A majority of adults caught crossing the border with children fail to check in with immigration officials after being released, according to Immigration and Customs Enforcement (ICE).
Some 70% of families since May have missed the required deadline, an ICE spokeswoman told the Associated Press on Thursday. The new numbers throw fuel on a raging debate over whether to detain families caught crossing the Mexican border, thousands of whom arrived from Central America during a short period this past summer. More than 66,000 families have been caught at the Southern border this year, according to U.S. Customs and Border Protection.
In response to the wave of Central American children and families, which overwhelmed existing detention centers, ICE announced plans to construct new family holding facilities for migrants.

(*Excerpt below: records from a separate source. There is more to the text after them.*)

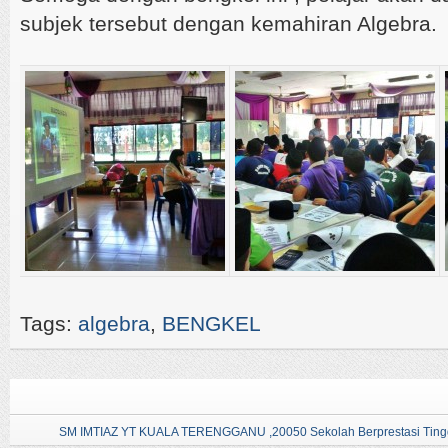
subjek tersebut dengan kemahiran Algebra.
Tags:
algebra
,
BENGKEL
SM IMTIAZ YT KUALA TERENGGANU ,20050 Sekolah Berprestasi Tingg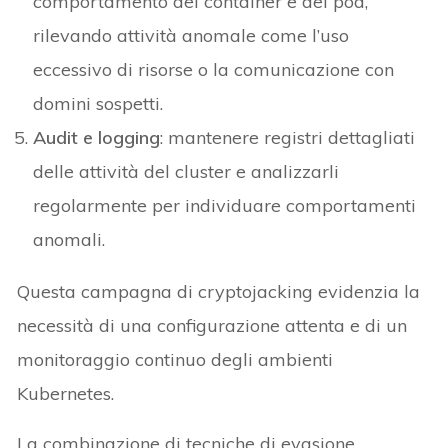
comportamento dei container e dei pod,
rilevando attività anomale come l’uso
eccessivo di risorse o la comunicazione con
domini sospetti.
Audit e logging
: mantenere registri dettagliati
delle attività del cluster e analizzarli
regolarmente per individuare comportamenti
anomali.
Questa campagna di cryptojacking evidenzia la
necessità di una configurazione attenta e di un
monitoraggio continuo degli ambienti
Kubernetes.
La combinazione di tecniche di evasione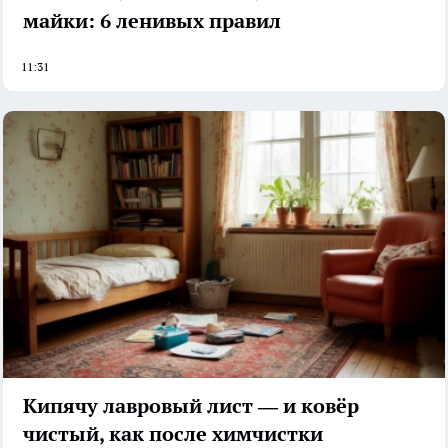
майки: 6 ленивых правил
11:31
Кипячу лавровый лист — и ковёр
чистый, как после химчистки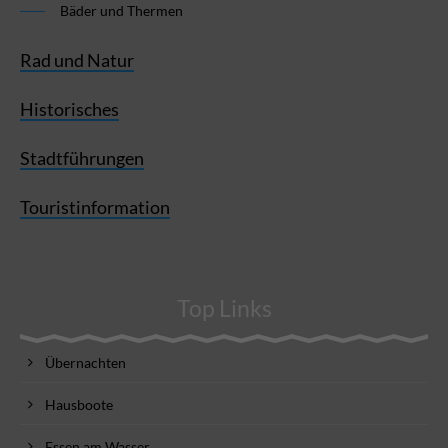
Bäder und Thermen
Rad und Natur
Historisches
Stadtführungen
Touristinformation
Top Links
Übernachten
Hausboote
Essen am Wasser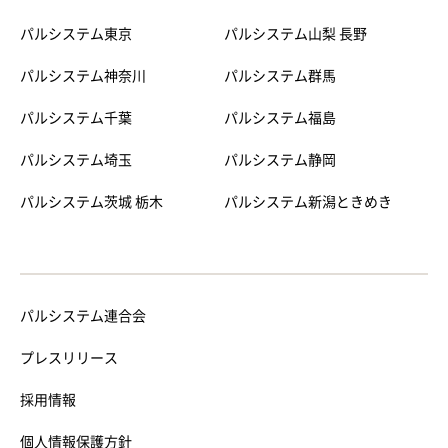
パルシステム東京
パルシステム山梨 長野
パルシステム神奈川
パルシステム群馬
パルシステム千葉
パルシステム福島
パルシステム埼玉
パルシステム静岡
パルシステム茨城 栃木
パルシステム新潟ときめき
パルシステム連合会
プレスリリース
採用情報
個人情報保護方針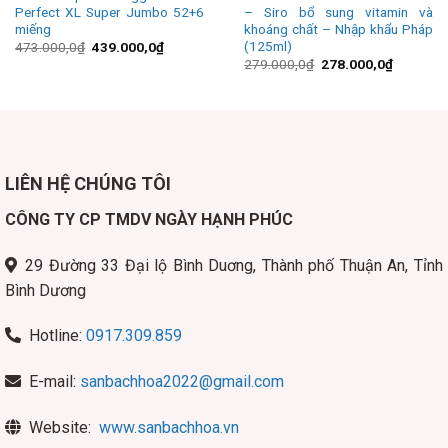
Perfect XL Super Jumbo 52+6
– Siro bổ sung vitamin và
miếng
khoáng chất – Nhập khẩu Pháp
(125ml)
Giá
Giá
473.000,0
₫
439.000,0
₫
gốc
hiện
Giá
Giá
279.000,0
₫
278.000,0
₫
là:
tại
gốc
hiện
473.000,0₫.
là:
là:
tại
439.000,0₫.
279.000,0₫.
là:
278.000,
LIÊN HỆ CHÚNG TÔI
CÔNG TY CP TMDV NGÀY HẠNH PHÚC
29 Đường 33 Đại lộ Bình Duơng, Thành phố Thuận An, Tỉnh
Bình Dương
Hotline:
0917.309.859
E-mail:
sanbachhoa2022@gmail.com
Website:
www.sanbachhoa.vn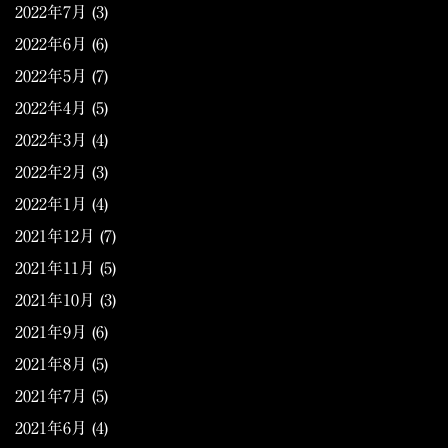
2022年7月
(3)
2022年6月
(6)
2022年5月
(7)
2022年4月
(5)
2022年3月
(4)
2022年2月
(3)
2022年1月
(4)
2021年12月
(7)
2021年11月
(5)
2021年10月
(3)
2021年9月
(6)
2021年8月
(5)
2021年7月
(5)
2021年6月
(4)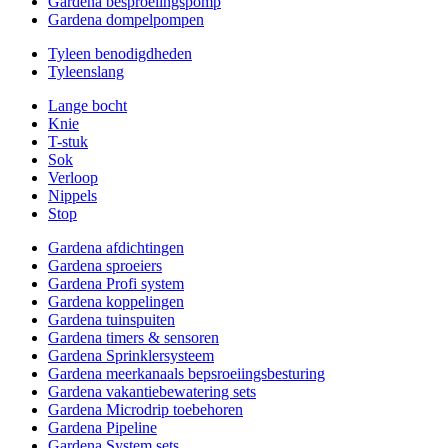
Gardena besproeiingspomp
Gardena dompelpompen
Tyleen benodigdheden
Tyleenslang
Lange bocht
Knie
T-stuk
Sok
Verloop
Nippels
Stop
Gardena afdichtingen
Gardena sproeiers
Gardena Profi system
Gardena koppelingen
Gardena tuinspuiten
Gardena timers & sensoren
Gardena Sprinklersysteem
Gardena meerkanaals bepsroeiingsbesturing
Gardena vakantiebewatering sets
Gardena Microdrip toebehoren
Gardena Pipeline
Gardena System sets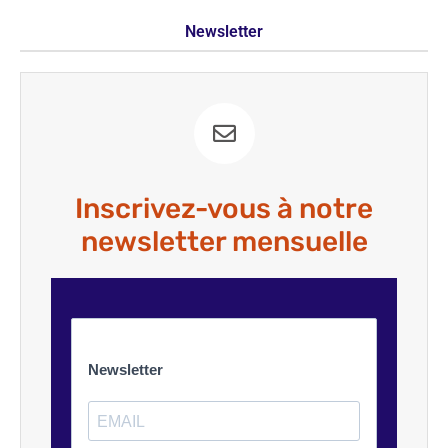
Newsletter
Inscrivez-vous à notre
newsletter mensuelle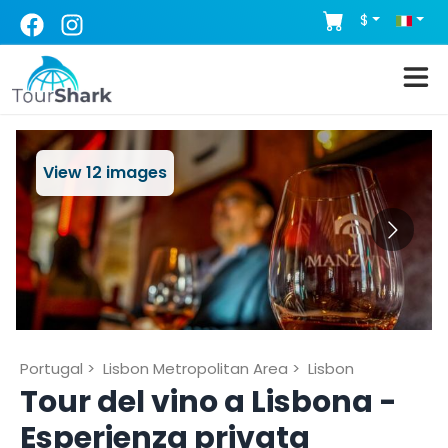
$
View
12
images
Portugal
>
Lisbon Metropolitan Area
>
Lisbon
Tour del vino a Lisbona -
Esperienza privata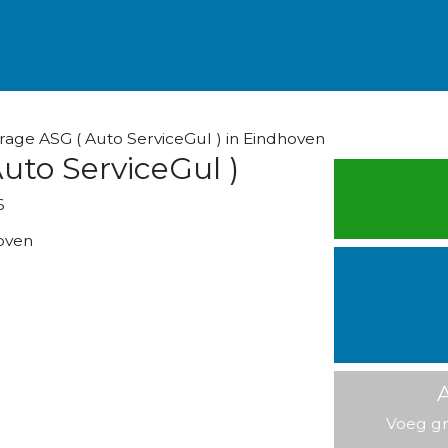
rage ASG ( Auto ServiceGul ) in Eindhoven
uto ServiceGul )
6
oven
A
Voeg gr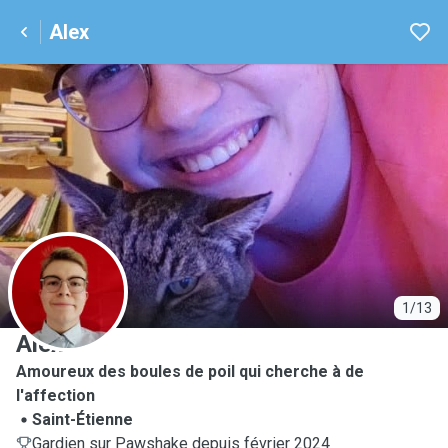
Alex
A
1/13
Alex
Amoureux des boules de poil qui cherche à de
l'affection
Saint-Étienne
Gardien sur Pawshake depuis février 2024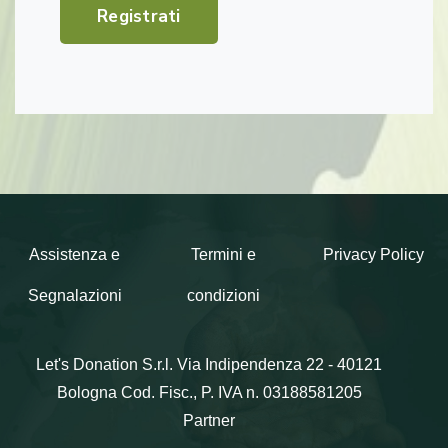
Registrati
Assistenza e
Termini e
Privacy Policy
Segnalazioni
condizioni
Let's Donation S.r.l.
Via Indipendenza 22 - 40121
Bologna
Cod. Fisc., P. IVA n. 03188581205
Partner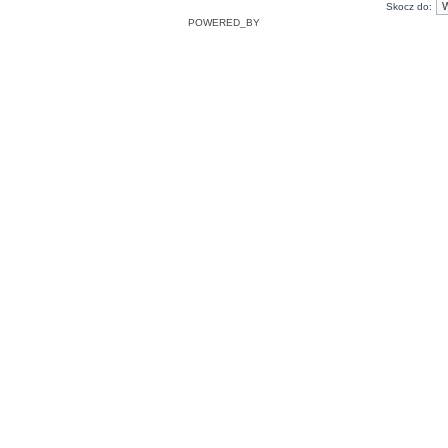
Skocz do:
POWERED_BY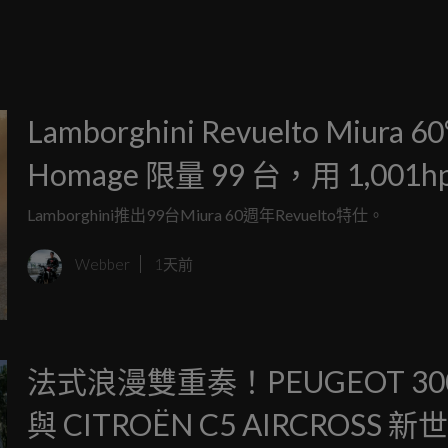
Lamborghini Revuelto Miura 60
Homage 限量 99 台，用 1,001h
電 V12 向初代超跑致敬
Lamborghini推出99台Miura 60週年Revuelto特仕。
Webber
1天前
法式浪漫雙重奏！PEUGEOT 30
與 CITROËN C5 AIRCROSS 新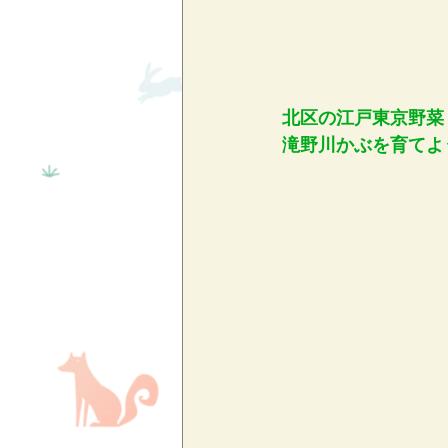
北区の江戸東京野菜
滝野川かぶを育てよう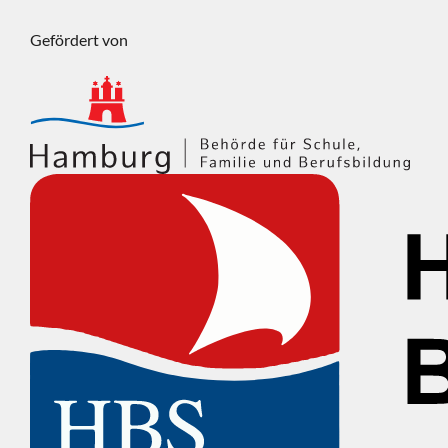
Gefördert von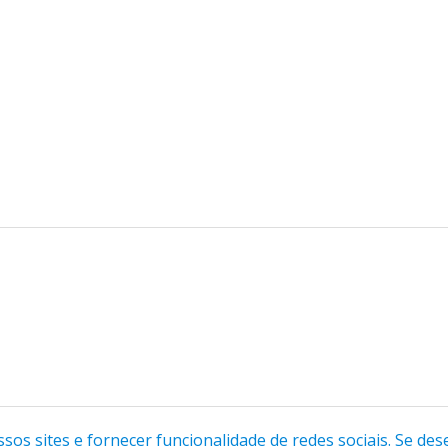
os sites e fornecer funcionalidade de redes sociais. Se dese
s são pagas, confira na descrição de cada uma delas.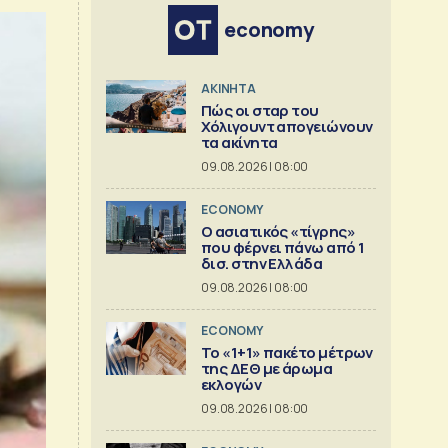
economy
ΑΚΙΝΗΤΑ
Πώς οι σταρ του
Χόλιγουντ απογειώνουν
τα ακίνητα
09.08.2026 | 08:00
ECONOMY
Ο ασιατικός «τίγρης»
που φέρνει πάνω από 1
δισ. στην Ελλάδα
09.08.2026 | 08:00
ECONOMY
Το «1+1» πακέτο μέτρων
της ΔΕΘ με άρωμα
εκλογών
09.08.2026 | 08:00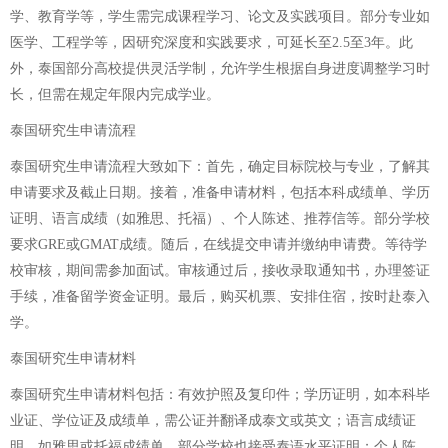
学、教育学等，学生需完成课程学习、论文及实践项目。部分专业如
医学、工程学等，因研究深度和实践要求，可延长至2.5至3年。此
外，泰国部分高校提供灵活学制，允许学生根据自身进度调整学习时
长，但需在规定年限内完成学业。
泰国研究生申请流程
泰国研究生申请流程大致如下：首先，确定目标院校与专业，了解其
申请要求及截止日期。接着，准备申请材料，包括本科成绩单、学历
证明、语言成绩（如雅思、托福）、个人陈述、推荐信等。部分学校
要求GRE或GMAT成绩。随后，在线提交申请并缴纳申请费。等待学
校审核，期间需参加面试。审核通过后，接收录取通知书，办理签证
手续，准备留学资金证明。最后，购买机票、安排住宿，按时赴泰入
学。
泰国研究生申请材料
泰国研究生申请材料包括：有效护照及复印件；学历证明，如本科毕
业证、学位证及成绩单，需公证并翻译成泰文或英文；语言成绩证
明，如雅思或托福成绩单，部分学校也接受泰语水平证明；个人陈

Human rights groups and immigration advocates have argued that conditions at such centers are poor and that the families should be freed pending a final decision as to whether they’ll be deported. Packed immigration courts can take months or longer to render a verdict and many of the unaccompanied minors found at the border have been released in the custody of family members after initially being detained.
But the latest figures suggest ICE has reason to be concerned that alternative measures may not be effective. The number of Central Americans crossing the border has plummeted in recent weeks after peaking around June. While the reasons for the drop are still unclear, it’s possible that the increased use of detention and efforts by the Obama administration to speed up removals may have had an effect.